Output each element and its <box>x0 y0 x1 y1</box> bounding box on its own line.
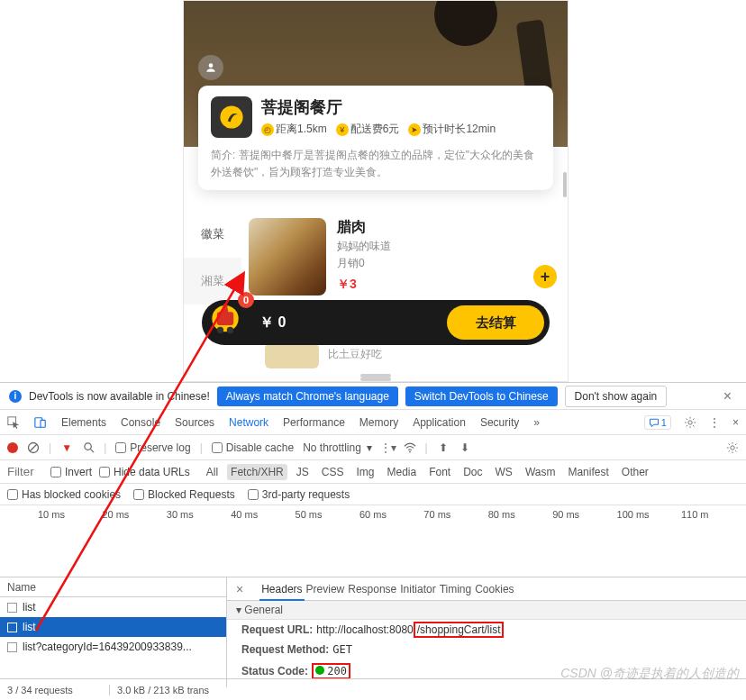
filter-fetch-xhr[interactable]: Fetch/XHR <box>227 464 287 480</box>
filter-input[interactable] <box>7 465 43 478</box>
filter-img[interactable]: Img <box>352 464 378 480</box>
profile-icon[interactable] <box>198 55 223 80</box>
tab-network[interactable]: Network <box>229 416 268 429</box>
devtools-tabs: ElementsConsoleSourcesNetworkPerformance… <box>0 410 746 435</box>
upload-icon[interactable]: ⬆ <box>437 441 450 454</box>
invert-checkbox[interactable]: Invert <box>50 466 92 478</box>
svg-rect-9 <box>41 420 45 427</box>
inspect-icon[interactable] <box>7 416 20 429</box>
food-item[interactable]: 腊肉 妈妈的味道 月销0 ￥3 + <box>249 218 557 295</box>
category-hui[interactable]: 徽菜 <box>184 211 241 258</box>
wifi-icon[interactable]: ⋮▾ <box>382 441 395 454</box>
messages-badge[interactable]: 1 <box>644 415 671 430</box>
cart-badge: 0 <box>238 292 254 308</box>
device-icon[interactable] <box>34 416 47 429</box>
request-row[interactable]: list <box>0 617 226 637</box>
cart-icon[interactable]: 0 <box>205 295 252 342</box>
clear-icon[interactable] <box>27 441 40 454</box>
drag-handle-icon[interactable] <box>360 374 391 377</box>
close-devtools-icon[interactable]: × <box>732 416 739 429</box>
wifi-icon[interactable] <box>404 441 416 454</box>
cart-total: ￥ 0 <box>259 314 286 332</box>
more-tabs-icon[interactable]: » <box>533 416 540 429</box>
request-method-label: Request Method: <box>241 643 329 656</box>
transfer-size: 3.0 kB / 213 kB trans <box>110 685 216 695</box>
next-food-peek: 比土豆好吃 <box>265 343 555 368</box>
peek-subtitle: 比土豆好吃 <box>328 343 382 368</box>
lang-message: DevTools is now available in Chinese! <box>29 390 210 403</box>
tab-elements[interactable]: Elements <box>61 416 106 429</box>
close-details-icon[interactable]: × <box>236 582 243 596</box>
shop-logo <box>211 96 252 138</box>
detail-tab-timing[interactable]: Timing <box>438 579 474 599</box>
throttling-select[interactable]: No throttling ▾ <box>303 441 372 454</box>
checkout-button[interactable]: 去结算 <box>447 305 544 340</box>
record-icon[interactable] <box>7 442 18 453</box>
food-image <box>249 218 326 295</box>
tab-performance[interactable]: Performance <box>283 416 345 429</box>
request-url-label: Request URL: <box>241 623 313 636</box>
filter-js[interactable]: JS <box>293 464 313 480</box>
filter-manifest[interactable]: Manifest <box>564 464 612 480</box>
preserve-log-checkbox[interactable]: Preserve log <box>115 441 190 454</box>
network-toolbar: | ▼ | Preserve log | Disable cache No th… <box>0 435 746 460</box>
filter-css[interactable]: CSS <box>318 464 348 480</box>
shop-name: 菩提阁餐厅 <box>261 96 496 118</box>
filter-ws[interactable]: WS <box>492 464 516 480</box>
always-match-button[interactable]: Always match Chrome's language <box>217 386 398 406</box>
tab-sources[interactable]: Sources <box>175 416 214 429</box>
svg-point-16 <box>731 445 734 449</box>
detail-tab-cookies[interactable]: Cookies <box>473 579 515 599</box>
detail-tab-preview[interactable]: Preview <box>305 579 347 599</box>
detail-tab-headers[interactable]: Headers <box>259 579 304 601</box>
filter-doc[interactable]: Doc <box>459 464 486 480</box>
svg-point-10 <box>688 420 692 423</box>
name-column-header[interactable]: Name <box>0 577 226 597</box>
switch-chinese-button[interactable]: Switch DevTools to Chinese <box>405 386 558 406</box>
filter-font[interactable]: Font <box>425 464 454 480</box>
svg-point-0 <box>209 63 214 68</box>
net-gear-icon[interactable] <box>726 441 739 454</box>
close-icon[interactable]: × <box>718 388 737 405</box>
filter-all[interactable]: All <box>203 464 222 480</box>
add-to-cart-button[interactable]: + <box>533 265 557 288</box>
mobile-app-viewport: 菩提阁餐厅 ◴距离1.5km ¥配送费6元 ➤预计时长12min 简介: 菩提阁… <box>183 0 569 382</box>
timeline[interactable]: 10 ms20 ms30 ms40 ms50 ms60 ms70 ms80 ms… <box>0 505 746 577</box>
peek-image <box>265 343 319 368</box>
tab-security[interactable]: Security <box>480 416 519 429</box>
blocked-requests-checkbox[interactable]: Blocked Requests <box>133 488 235 501</box>
svg-point-15 <box>409 450 411 452</box>
request-url-value: http://localhost:8080/shoppingCart/list <box>316 623 504 636</box>
request-row[interactable]: list?categoryId=16439200933839... <box>0 637 226 657</box>
disable-cache-checkbox[interactable]: Disable cache <box>212 441 294 454</box>
status-code-value: 200 <box>327 665 347 677</box>
third-party-checkbox[interactable]: 3rd-party requests <box>248 488 350 501</box>
search-icon[interactable] <box>82 441 95 454</box>
dont-show-button[interactable]: Don't show again <box>565 386 668 407</box>
request-row[interactable]: list <box>0 597 226 617</box>
filter-icon[interactable]: ▼ <box>60 441 73 454</box>
food-price: ￥3 <box>337 277 557 293</box>
filter-bar: Invert Hide data URLs AllFetch/XHRJSCSSI… <box>0 460 746 484</box>
distance-label: 距离1.5km <box>276 123 327 135</box>
gear-icon[interactable] <box>684 416 696 429</box>
tab-application[interactable]: Application <box>413 416 466 429</box>
filter-media[interactable]: Media <box>383 464 420 480</box>
filter-other[interactable]: Other <box>618 464 652 480</box>
request-list: Name listlistlist?categoryId=16439200933… <box>0 577 227 687</box>
food-subtitle: 妈妈的味道 <box>337 239 557 254</box>
detail-tab-initiator[interactable]: Initiator <box>398 579 437 599</box>
language-bar: i DevTools is now available in Chinese! … <box>0 383 746 410</box>
fee-label: 配送费6元 <box>350 123 400 135</box>
filter-wasm[interactable]: Wasm <box>522 464 560 480</box>
svg-point-5 <box>227 327 233 333</box>
download-icon[interactable]: ⬇ <box>459 441 471 454</box>
detail-tab-response[interactable]: Response <box>346 579 398 599</box>
kebab-icon[interactable]: ⋮ <box>709 416 720 429</box>
blocked-cookies-checkbox[interactable]: Has blocked cookies <box>7 488 121 501</box>
tab-console[interactable]: Console <box>121 416 160 429</box>
scrollbar[interactable] <box>563 172 567 197</box>
tab-memory[interactable]: Memory <box>359 416 398 429</box>
hide-urls-checkbox[interactable]: Hide data URLs <box>99 466 190 478</box>
general-section[interactable]: ▾ General <box>227 601 746 620</box>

════

**THE TASK:** What's needed is an exact retyping of the records, pictures excluded.

**WRITTEN RESPONSE:**
Output each element and its <box>x0 y0 x1 y1</box> bounding box on its own line.
filter-fetch-xhr[interactable]: Fetch/XHR <box>227 464 287 480</box>
filter-input[interactable] <box>7 465 43 478</box>
filter-img[interactable]: Img <box>352 464 378 480</box>
profile-icon[interactable] <box>198 55 223 80</box>
tab-network[interactable]: Network <box>229 416 268 429</box>
devtools-tabs: ElementsConsoleSourcesNetworkPerformance… <box>0 410 746 435</box>
upload-icon[interactable]: ⬆ <box>437 441 450 454</box>
invert-checkbox[interactable]: Invert <box>50 466 92 478</box>
svg-rect-9 <box>41 420 45 427</box>
inspect-icon[interactable] <box>7 416 20 429</box>
food-item[interactable]: 腊肉 妈妈的味道 月销0 ￥3 + <box>249 218 557 295</box>
category-hui[interactable]: 徽菜 <box>184 211 241 258</box>
wifi-icon[interactable]: ⋮▾ <box>382 441 395 454</box>
messages-badge[interactable]: 1 <box>644 415 671 430</box>
cart-badge: 0 <box>238 292 254 308</box>
device-icon[interactable] <box>34 416 47 429</box>
request-row[interactable]: list <box>0 617 226 637</box>
cart-icon[interactable]: 0 <box>205 295 252 342</box>
clear-icon[interactable] <box>27 441 40 454</box>
drag-handle-icon[interactable] <box>360 374 391 377</box>
close-devtools-icon[interactable]: × <box>732 416 739 429</box>
wifi-icon[interactable] <box>404 441 416 454</box>
cart-total: ￥ 0 <box>259 314 286 332</box>
more-tabs-icon[interactable]: » <box>533 416 540 429</box>
request-method-label: Request Method: <box>241 643 329 656</box>
transfer-size: 3.0 kB / 213 kB trans <box>110 685 216 695</box>
next-food-peek: 比土豆好吃 <box>265 343 555 368</box>
peek-subtitle: 比土豆好吃 <box>328 343 382 368</box>
lang-message: DevTools is now available in Chinese! <box>29 390 210 403</box>
tab-elements[interactable]: Elements <box>61 416 106 429</box>
close-details-icon[interactable]: × <box>236 582 243 596</box>
shop-logo <box>211 96 252 138</box>
detail-tab-timing[interactable]: Timing <box>438 579 474 599</box>
throttling-select[interactable]: No throttling ▾ <box>303 441 372 454</box>
checkout-button[interactable]: 去结算 <box>447 305 544 340</box>
record-icon[interactable] <box>7 442 18 453</box>
food-image <box>249 218 326 295</box>
tab-performance[interactable]: Performance <box>283 416 345 429</box>
request-url-label: Request URL: <box>241 623 313 636</box>
filter-js[interactable]: JS <box>293 464 313 480</box>
filter-manifest[interactable]: Manifest <box>564 464 612 480</box>
preserve-log-checkbox[interactable]: Preserve log <box>115 441 190 454</box>
network-toolbar: | ▼ | Preserve log | Disable cache No th… <box>0 435 746 460</box>
filter-css[interactable]: CSS <box>318 464 348 480</box>
shop-name: 菩提阁餐厅 <box>261 96 496 118</box>
filter-ws[interactable]: WS <box>492 464 516 480</box>
always-match-button[interactable]: Always match Chrome's language <box>217 386 398 406</box>
tab-sources[interactable]: Sources <box>175 416 214 429</box>
svg-point-16 <box>731 445 734 449</box>
detail-tab-cookies[interactable]: Cookies <box>473 579 515 599</box>
detail-tab-preview[interactable]: Preview <box>305 579 347 599</box>
detail-tab-headers[interactable]: Headers <box>259 579 304 601</box>
filter-doc[interactable]: Doc <box>459 464 486 480</box>
svg-point-10 <box>688 420 692 423</box>
name-column-header[interactable]: Name <box>0 577 226 597</box>
switch-chinese-button[interactable]: Switch DevTools to Chinese <box>405 386 558 406</box>
filter-font[interactable]: Font <box>425 464 454 480</box>
svg-point-0 <box>209 63 214 68</box>
net-gear-icon[interactable] <box>726 441 739 454</box>
close-icon[interactable]: × <box>718 388 737 405</box>
filter-all[interactable]: All <box>203 464 222 480</box>
add-to-cart-button[interactable]: + <box>533 265 557 288</box>
mobile-app-viewport: 菩提阁餐厅 ◴距离1.5km ¥配送费6元 ➤预计时长12min 简介: 菩提阁… <box>183 0 569 382</box>
timeline[interactable]: 10 ms20 ms30 ms40 ms50 ms60 ms70 ms80 ms… <box>0 505 746 577</box>
peek-image <box>265 343 319 368</box>
tab-security[interactable]: Security <box>480 416 519 429</box>
blocked-requests-checkbox[interactable]: Blocked Requests <box>133 488 235 501</box>
svg-point-15 <box>409 450 411 452</box>
request-url-value: http://localhost:8080/shoppingCart/list <box>316 623 504 636</box>
request-row[interactable]: list?categoryId=16439200933839... <box>0 637 226 657</box>
disable-cache-checkbox[interactable]: Disable cache <box>212 441 294 454</box>
status-code-value: 200 <box>327 665 347 677</box>
third-party-checkbox[interactable]: 3rd-party requests <box>248 488 350 501</box>
search-icon[interactable] <box>82 441 95 454</box>
dont-show-button[interactable]: Don't show again <box>565 386 668 407</box>
request-row[interactable]: list <box>0 597 226 617</box>
filter-icon[interactable]: ▼ <box>60 441 73 454</box>
food-price: ￥3 <box>337 277 557 293</box>
filter-bar: Invert Hide data URLs AllFetch/XHRJSCSSI… <box>0 460 746 484</box>
distance-label: 距离1.5km <box>276 123 327 135</box>
gear-icon[interactable] <box>684 416 696 429</box>
tab-application[interactable]: Application <box>413 416 466 429</box>
filter-media[interactable]: Media <box>383 464 420 480</box>
filter-other[interactable]: Other <box>618 464 652 480</box>
request-list: Name listlistlist?categoryId=16439200933… <box>0 577 227 687</box>
food-subtitle: 妈妈的味道 <box>337 239 557 254</box>
detail-tab-initiator[interactable]: Initiator <box>398 579 437 599</box>
language-bar: i DevTools is now available in Chinese! … <box>0 383 746 410</box>
fee-label: 配送费6元 <box>350 123 400 135</box>
filter-wasm[interactable]: Wasm <box>522 464 560 480</box>
svg-point-5 <box>227 327 233 333</box>
download-icon[interactable]: ⬇ <box>459 441 471 454</box>
detail-tab-response[interactable]: Response <box>346 579 398 599</box>
kebab-icon[interactable]: ⋮ <box>709 416 720 429</box>
blocked-cookies-checkbox[interactable]: Has blocked cookies <box>7 488 121 501</box>
tab-console[interactable]: Console <box>121 416 160 429</box>
scrollbar[interactable] <box>563 172 567 197</box>
tab-memory[interactable]: Memory <box>359 416 398 429</box>
hide-urls-checkbox[interactable]: Hide data URLs <box>99 466 190 478</box>
general-section[interactable]: ▾ General <box>227 601 746 620</box>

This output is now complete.